Takenaka Tech. Res. Lab., 2-5-14 Minamisuna, Tokyo 136, Japan
975 Memorial Dr., #804, Cambridge, MA 02138
Spaciousness, subjective broadening of the musical source, and envelopment, subjective immersion of the listener in the reverberant sound field, are measured by IACC[sub Early] and IACC[sub Late], respectively, in concert halls using binaural recordings from small microphones placed at the entrance of a person's ear canal. IACC's replace LF measured with a figure-8 microphone, which fails to evaluate reflections from suspended panels and lateral reflections at small angles. Validity of real heads in comparison with artificial heads is confirmed. Measurements reveal difference between early and late as 80 ms, consistent with other orthogonal room measurements.
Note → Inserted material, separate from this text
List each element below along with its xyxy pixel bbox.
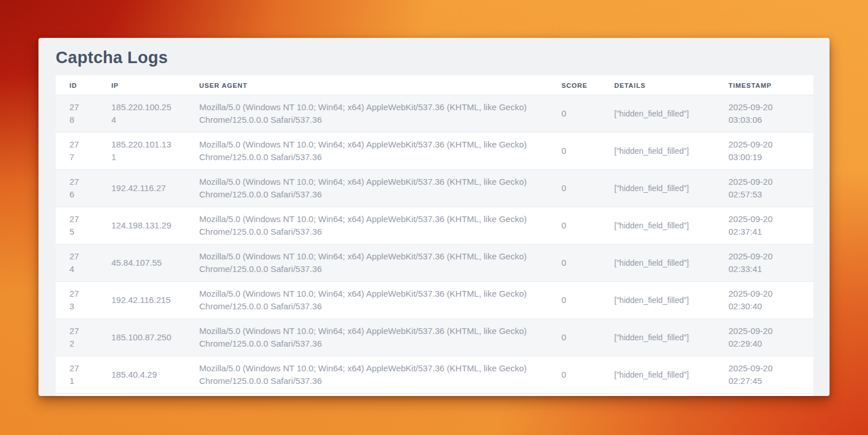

An hearing importance curve is constructed to justify averaging the measured IACC's in four 500- to 4000-Hz octave bands, yielding, IACC[sub E4] and IACC[sub L4]. The IACC's must be derived from exact measurement of impulse response; the authors use a stretched pulse signal from a omnidirectional source. Preferred source positions and seats for measurements in halls are stated. Processing time is about 15 min to obtain the two IACC's for one source/receiver position. Comparisons of IACC's measured in unoccupied prominent US and European halls show that IACC[sub E4]'s correlate well with subjective judgments made on a scale from good to excellent, where all halls have low values of IACC[sub L4]'s.